Items from a data source:
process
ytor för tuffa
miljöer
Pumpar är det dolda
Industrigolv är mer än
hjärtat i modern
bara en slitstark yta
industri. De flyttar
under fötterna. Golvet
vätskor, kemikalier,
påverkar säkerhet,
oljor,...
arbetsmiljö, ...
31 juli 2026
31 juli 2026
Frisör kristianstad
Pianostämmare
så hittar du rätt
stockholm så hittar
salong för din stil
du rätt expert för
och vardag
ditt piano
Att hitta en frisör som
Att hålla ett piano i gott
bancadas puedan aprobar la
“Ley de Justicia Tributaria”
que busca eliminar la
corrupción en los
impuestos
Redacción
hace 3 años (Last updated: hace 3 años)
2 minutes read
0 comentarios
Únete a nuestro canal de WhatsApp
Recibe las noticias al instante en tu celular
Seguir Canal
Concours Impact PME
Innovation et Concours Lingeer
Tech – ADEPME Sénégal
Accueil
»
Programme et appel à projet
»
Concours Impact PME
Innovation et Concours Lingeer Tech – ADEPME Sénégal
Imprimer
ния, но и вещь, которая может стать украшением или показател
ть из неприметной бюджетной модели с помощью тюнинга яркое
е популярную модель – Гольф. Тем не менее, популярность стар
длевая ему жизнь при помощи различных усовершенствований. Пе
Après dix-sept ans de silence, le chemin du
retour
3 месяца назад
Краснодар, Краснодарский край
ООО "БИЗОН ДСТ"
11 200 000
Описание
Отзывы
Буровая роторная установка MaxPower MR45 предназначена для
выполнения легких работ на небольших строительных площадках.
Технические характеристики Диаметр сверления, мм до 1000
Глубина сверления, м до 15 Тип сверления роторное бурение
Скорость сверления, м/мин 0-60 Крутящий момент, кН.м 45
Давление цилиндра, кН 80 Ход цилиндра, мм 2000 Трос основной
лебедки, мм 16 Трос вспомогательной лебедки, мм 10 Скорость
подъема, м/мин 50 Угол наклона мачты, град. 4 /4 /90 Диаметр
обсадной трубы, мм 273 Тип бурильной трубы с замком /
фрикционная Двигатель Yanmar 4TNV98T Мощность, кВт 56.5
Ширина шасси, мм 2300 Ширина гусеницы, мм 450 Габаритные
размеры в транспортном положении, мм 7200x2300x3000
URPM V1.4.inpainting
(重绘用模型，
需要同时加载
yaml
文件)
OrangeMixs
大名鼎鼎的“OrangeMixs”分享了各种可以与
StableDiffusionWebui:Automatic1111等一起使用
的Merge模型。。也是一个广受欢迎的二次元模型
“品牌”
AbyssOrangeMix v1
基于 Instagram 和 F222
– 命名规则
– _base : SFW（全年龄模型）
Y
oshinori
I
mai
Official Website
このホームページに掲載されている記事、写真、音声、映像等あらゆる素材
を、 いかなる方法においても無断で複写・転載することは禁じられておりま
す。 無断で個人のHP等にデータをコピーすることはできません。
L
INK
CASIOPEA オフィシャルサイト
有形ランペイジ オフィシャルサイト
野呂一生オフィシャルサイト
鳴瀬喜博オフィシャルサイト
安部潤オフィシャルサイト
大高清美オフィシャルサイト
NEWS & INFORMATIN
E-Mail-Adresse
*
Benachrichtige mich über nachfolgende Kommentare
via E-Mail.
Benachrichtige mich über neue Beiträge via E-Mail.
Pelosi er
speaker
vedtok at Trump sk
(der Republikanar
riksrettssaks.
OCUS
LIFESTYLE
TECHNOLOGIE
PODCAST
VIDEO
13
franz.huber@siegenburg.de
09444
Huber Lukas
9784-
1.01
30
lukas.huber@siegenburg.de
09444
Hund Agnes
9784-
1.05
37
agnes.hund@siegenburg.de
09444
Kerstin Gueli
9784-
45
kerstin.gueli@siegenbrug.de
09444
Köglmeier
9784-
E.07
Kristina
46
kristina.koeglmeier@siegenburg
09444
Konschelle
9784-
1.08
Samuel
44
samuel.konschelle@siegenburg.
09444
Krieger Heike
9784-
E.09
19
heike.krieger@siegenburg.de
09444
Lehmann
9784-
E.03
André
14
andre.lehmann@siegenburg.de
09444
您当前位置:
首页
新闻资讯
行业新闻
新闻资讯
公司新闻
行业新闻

## HOW TO COMPLETE THIS TASK
Repeat the data verbatim.

## ANSWER BOX
process
ytor för tuffa
miljöer
Pumpar är det dolda
Industrigolv är mer än
hjärtat i modern
bara en slitstark yta
industri. De flyttar
under fötterna. Golvet
vätskor, kemikalier,
påverkar säkerhet,
oljor,...
arbetsmiljö, ...
31 juli 2026
31 juli 2026
Frisör kristianstad
Pianostämmare
så hittar du rätt
stockholm så hittar
salong för din stil
du rätt expert för
och vardag
ditt piano
Att hitta en frisör som
Att hålla ett piano i gott
bancadas puedan aprobar la
“Ley de Justicia Tributaria”
que busca eliminar la
corrupción en los
impuestos
Redacción
hace 3 años (Last updated: hace 3 años)
2 minutes read
0 comentarios
Únete a nuestro canal de WhatsApp
Recibe las noticias al instante en tu celular
Seguir Canal
Concours Impact PME
Innovation et Concours Lingeer
Tech – ADEPME Sénégal
Accueil
»
Programme et appel à projet
»
Concours Impact PME
Innovation et Concours Lingeer Tech – ADEPME Sénégal
Imprimer
ния, но и вещь, которая может стать украшением или показател
ть из неприметной бюджетной модели с помощью тюнинга яркое
е популярную модель – Гольф. Тем не менее, популярность стар
длевая ему жизнь при помощи различных усовершенствований. Пе
Après dix-sept ans de silence, le chemin du
retour
3 месяца назад
Краснодар, Краснодарский край
ООО "БИЗОН ДСТ"
11 200 000
Описание
Отзывы
Буровая роторная установка MaxPower MR45 предназначена для
выполнения легких работ на небольших строительных площадках.
Технические характеристики Диаметр сверления, мм до 1000
Глубина сверления, м до 15 Тип сверления роторное бурение
Скорость сверления, м/мин 0-60 Крутящий момент, кН.м 45
Давление цилиндра, кН 80 Ход цилиндра, мм 2000 Трос основной
лебедки, мм 16 Трос вспомогательной лебедки, мм 10 Скорость
подъема, м/мин 50 Угол наклона мачты, град. 4 /4 /90 Диаметр
обсадной трубы, мм 273 Тип бурильной трубы с замком /
фрикционная Двигатель Yanmar 4TNV98T Мощность, кВт 56.5
Ширина шасси, мм 2300 Ширина гусеницы, мм 450 Габаритные
размеры в транспортном положении, мм 7200x2300x3000
URPM V1.4.inpainting
(重绘用模型，
需要同时加载
yaml
文件)
OrangeMixs
大名鼎鼎的“OrangeMixs”分享了各种可以与
StableDiffusionWebui:Automatic1111等一起使用
的Merge模型。。也是一个广受欢迎的二次元模型
“品牌”
AbyssOrangeMix v1
基于 Instagram 和 F222
– 命名规则
– _base : SFW（全年龄模型）
Y
oshinori
I
mai
Official Website
このホームページに掲載されている記事、写真、音声、映像等あらゆる素材
を、 いかなる方法においても無断で複写・転載することは禁じられておりま
す。 無断で個人のHP等にデータをコピーすることはできません。
L
INK
CASIOPEA オフィシャルサイト
有形ランペイジ オフィシャルサイト
野呂一生オフィシャルサイト
鳴瀬喜博オフィシャルサイト
安部潤オフィシャルサイト
大高清美オフィシャルサイト
NEWS & INFORMATIN
E-Mail-Adresse
*
Benachrichtige mich über nachfolgende Kommentare
via E-Mail.
Benachrichtige mich über neue Beiträge via E-Mail.
Pelosi er
speaker
vedtok at Trump sk
(der Republikanar
riksrettssaks.
OCUS
LIFESTYLE
TECHNOLOGIE
PODCAST
VIDEO
13
franz.huber@siegenburg.de
09444
Huber Lukas
9784-
1.01
30
lukas.huber@siegenburg.de
09444
Hund Agnes
9784-
1.05
37
agnes.hund@siegenburg.de
09444
Kerstin Gueli
9784-
45
kerstin.gueli@siegenbrug.de
09444
Köglmeier
9784-
E.07
Kristina
46
kristina.koeglmeier@siegenburg
09444
Konschelle
9784-
1.08
Samuel
44
samuel.konschelle@siegenburg.
09444
Krieger Heike
9784-
E.09
19
heike.krieger@siegenburg.de
09444
Lehmann
9784-
E.03
André
14
andre.lehmann@siegenburg.de
09444
您当前位置:
首页
新闻资讯
行业新闻
新闻资讯
公司新闻
行业新闻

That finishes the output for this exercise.